In the kitchen, he and his family have to use pliers to turn the water on and off because the handle is broken.

He's hopeful that the city will prevail so that the family can get compensation for its hardship.

City officials say Deutsche Bank has divested of many of the properties. The city's lawsuit notes that the bank never meant to be a landlord, but that after the financial crisis hit, bankers found themselves transformed from "detached investment brokers … to large-scale residential property owners."

City officials say they hope to be the first in the nation to actually collect a settlement from a bank for the conditions of foreclosed homes.

Cleveland sued Deutsche Bank and other financial institutions in 2008, but the suit was dismissed. Milwaukee took a different tack. With the backing of city officials, community groups sent representatives to Frankfurt to speak at a bank shareholders meeting about the conditions of Deutsche-owned properties back home.
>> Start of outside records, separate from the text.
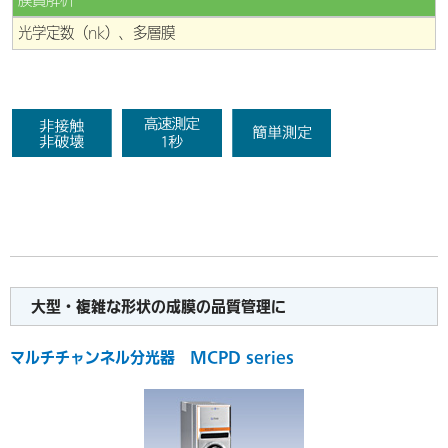
膜質解析
光学定数（nk）、多層膜
大型・複雑な形状の成膜の品質管理に
マルチチャンネル分光器 MCPD series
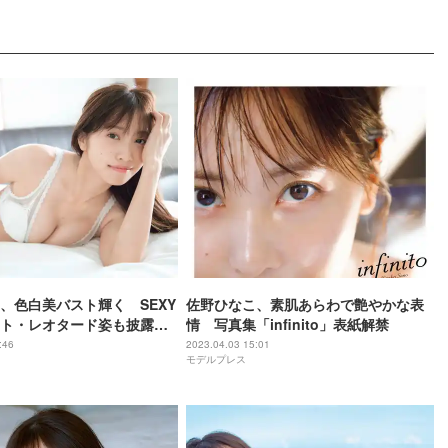
、色白美バスト輝く SEXY
佐野ひなこ、素肌あらわで艶やかな表
ト・レオタード姿も披露＜
情 写真集「infinito」表紙解禁
:46
2023.04.03 15:01
モデルプレス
Much of the criticism of banks' role in the foreclosure crisis has centered on their lending practices. On Tuesday, the U.S. attorney's office in New York filed a fraud lawsuit against Deutsche Bank, seeking more than $1 billion. The government alleged that the bank's New York-based home lender, MortgageIT, recklessly approved 39,000 mortgages for government insurance "in blatant disregard" of whether buyers could make the monthly payments.
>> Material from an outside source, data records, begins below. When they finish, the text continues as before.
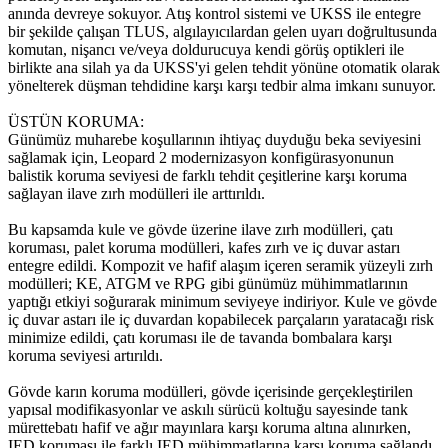
anında devreye sokuyor. Atış kontrol sistemi ve UKSS ile entegre
bir şekilde çalışan TLUS, algılayıcılardan gelen uyarı doğrultusunda
komutan, nişancı ve/veya doldurucuya kendi görüş optikleri ile
birlikte ana silah ya da UKSS'yi gelen tehdit yönüne otomatik olarak
yönelterek düşman tehdidine karşı karşı tedbir alma imkanı sunuyor.
ÜSTÜN KORUMA:
Günümüz muharebe koşullarının ihtiyaç duyduğu beka seviyesini
sağlamak için, Leopard 2 modernizasyon konfigürasyonunun
balistik koruma seviyesi de farklı tehdit çeşitlerine karşı koruma
sağlayan ilave zırh modülleri ile arttırıldı.
Bu kapsamda kule ve gövde üzerine ilave zırh modülleri, çatı
koruması, palet koruma modülleri, kafes zırh ve iç duvar astarı
entegre edildi. Kompozit ve hafif alaşım içeren seramik yüzeyli zırh
modülleri; KE, ATGM ve RPG gibi günümüz mühimmatlarının
yaptığı etkiyi soğurarak minimum seviyeye indiriyor. Kule ve gövde
iç duvar astarı ile iç duvardan kopabilecek parçaların yaratacağı risk
minimize edildi, çatı koruması ile de tavanda bombalara karşı
koruma seviyesi artırıldı.
Gövde karın koruma modülleri, gövde içerisinde gerçekleştirilen
yapısal modifikasyonlar ve askılı sürücü koltuğu sayesinde tank
mürettebatı hafif ve ağır mayınlara karşı koruma altına alınırken,
IED koruması ile farklı IED mühimmatlarına karşı koruma sağlandı.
Los Angeles' suit takes a different approach. It seeks to hold the bank responsible for what happened in the city after loans went bad and foreclosures rippled through neighborhoods.

"A lot of the focus has been on how [banks], in effect, sold people mortgages that weren't in their interest," said Michelle White, an economics professor at UC San Diego. "This is a different angle. This is really focused on the problems that come up when the lenders end up owning the properties.... The problem is when a lender takes over a property, they have the interests only of the lender in mind."

Kathryn Porter, a visiting professor at Harvard Law School, said she believes the city has a case in its contention that it is the responsibility of a property owner to make sure the servicers it hires do their jobs.

If the city is successful, many of the tenants living in substandard conditions could get compensation.

But those who live near run-down Deutsche-owned properties said their neighborhoods have suffered long-term damage.

In South Los Angeles, Richous Jackson lives next door to a Deutsche-owned vacant house on West 83rd Street. The frontyard of the white stucco home is wildly overgrown. The backyard is full of illegally dumped debris.

City records show 96 habitability violations, with dozens of pages of accompanying paperwork.

Jackson, who called the place an eyesore, was more succinct. "The stink is awful," he said. "What they need to do is bulldoze the whole place."